Cell Phones – The Lengthy Highway to As we speak

The infrastructure for making mobile phones was developed towards the middle of the last century. Yet, these phones couldn’t be introduced in the market because of highly restrictive FCC polices and rules until 1973. However, the price of these phones at that time was so high that only a small percentage of the population could afford them until the mid 1980s.


Mobile phone technology was extensively in use by railways all over Europe during the 1950s. Radio communication was quite widespread in cabs, as well as emergency vehicles in the US. It was a luxury to have car phones, a luxury which slowly gained popularity. Because of their excessive size, weight and high cost, they were patronized by the rich only. Finally, during 1982, the FCC permitted cellular phone services for commercial use, and in the years that followed, these phones became a product of mass consumption.

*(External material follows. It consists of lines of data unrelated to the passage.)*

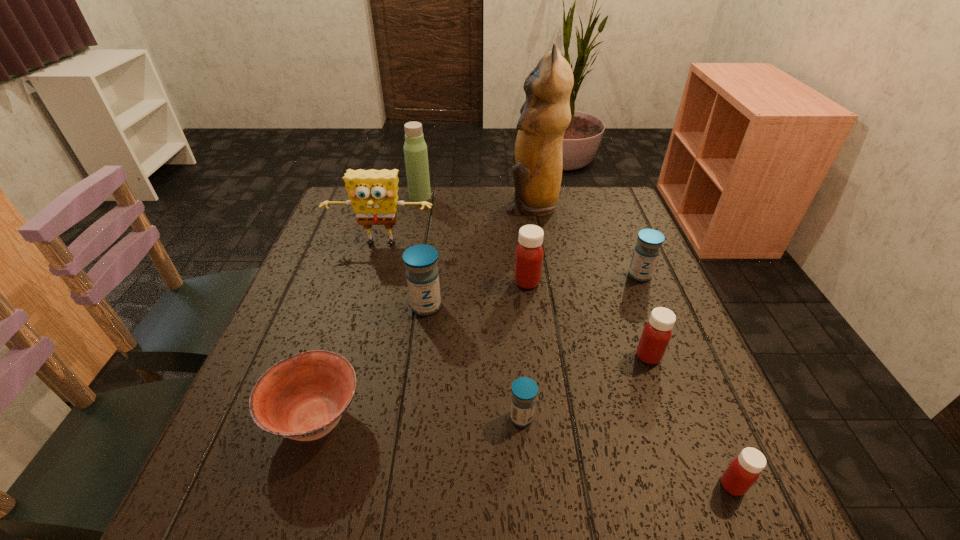 Identify the location of thermos bottle at the far edge. (415, 149).

Locate an element on the screen. object that is at the near edge is located at coordinates (744, 470).

At what (x,y) coordinates should I click in order to perform the action: click on sponge positioned at the left edge. Please return your answer as a coordinate pair (x, y). The height and width of the screenshot is (540, 960). Looking at the image, I should click on (373, 194).

At what (x,y) coordinates should I click in order to perform the action: click on bowl at the left edge. Please return your answer as a coordinate pair (x, y). This screenshot has width=960, height=540. Looking at the image, I should click on (302, 397).

This screenshot has width=960, height=540. Identify the location of object positioned at the near right corner. click(744, 470).

In the image, there is a desktop. At what (x,y) coordinates should I click in order to perform the action: click on vacant space at the far edge. Please return your answer as a coordinate pair (x, y). Looking at the image, I should click on (568, 221).

In the image, there is a desktop. Identify the location of vacant region at the near edge. (495, 526).

In the image, there is a desktop. In order to click on vacant region at the left edge in this screenshot , I will do `click(339, 286)`.

I want to click on vacant position at the right edge of the desktop, so click(x=636, y=313).

You are a GUI agent. You are given a task and a screenshot of the screen. Output one action in this format:
    pyautogui.click(x=<x>, y=<y>)
    Task: Click on the free space between the bowl and the yellow sponge
    
    Given the screenshot: What is the action you would take?
    pyautogui.click(x=348, y=332) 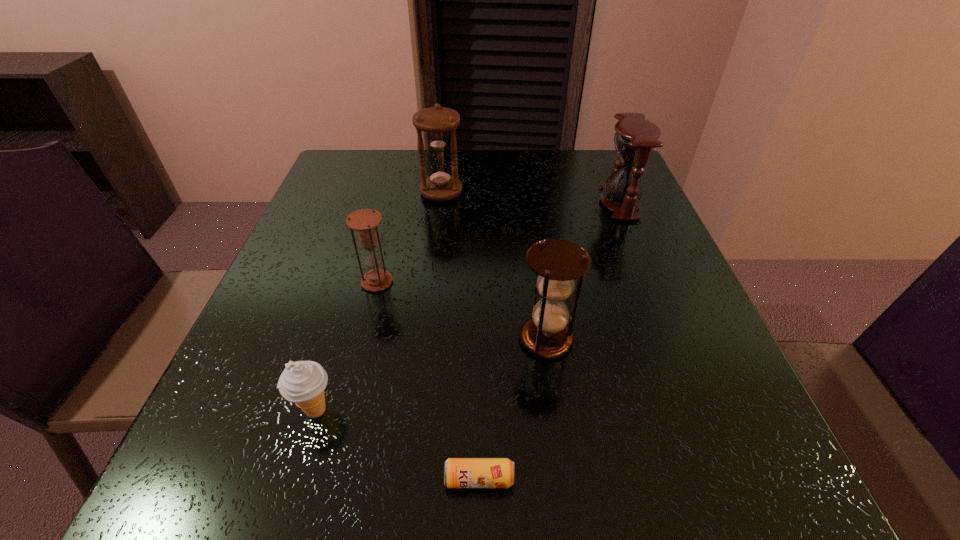 This screenshot has width=960, height=540. I want to click on hourglass identified as the third closest to the fourth farthest object, so click(439, 123).

Identify the location of free space that satisfies the following two spatial constraints: 1. on the front side of the rightmost object; 2. on the right side of the third hourglass from right to left. This screenshot has height=540, width=960. (440, 202).

The image size is (960, 540). I want to click on vacant space that satisfies the following two spatial constraints: 1. on the front side of the third hourglass from right to left; 2. on the right side of the second hourglass from right to left, so click(424, 339).

The height and width of the screenshot is (540, 960). What are the coordinates of `free space that satisfies the following two spatial constraints: 1. on the back side of the shortest hourglass; 2. on the left side of the rightmost object` in the screenshot? It's located at (396, 202). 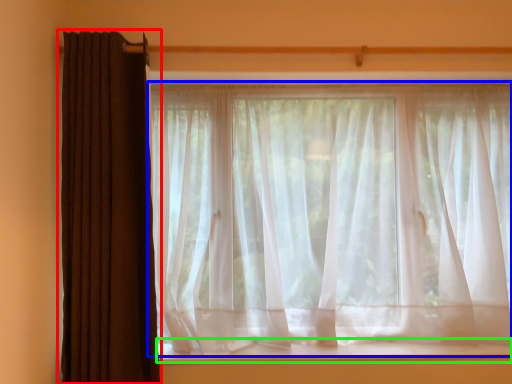 Question: Considering the real-world distances, which object is closest to curtain (highlighted by a red box)? curtain (highlighted by a blue box) or window sill (highlighted by a green box).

The mobile phones that were introduced initially, also known as 1G or the first generation phones, were designed to work on an analog transmission, meaning that the data was transmitted via a sliding scale of information and not as a binary code, like in case of digital transmission. It was mainly the FCC which framed the regulations for transmission and the allocation of bandwidths. The FCC decides which frequencies should be permitted for use by the chosen licensed companies for the specified purposes. The mobile phones in use at that time were quite heavy, often weighing from 2 to 4 pounds, and would cost a few thousand dollars.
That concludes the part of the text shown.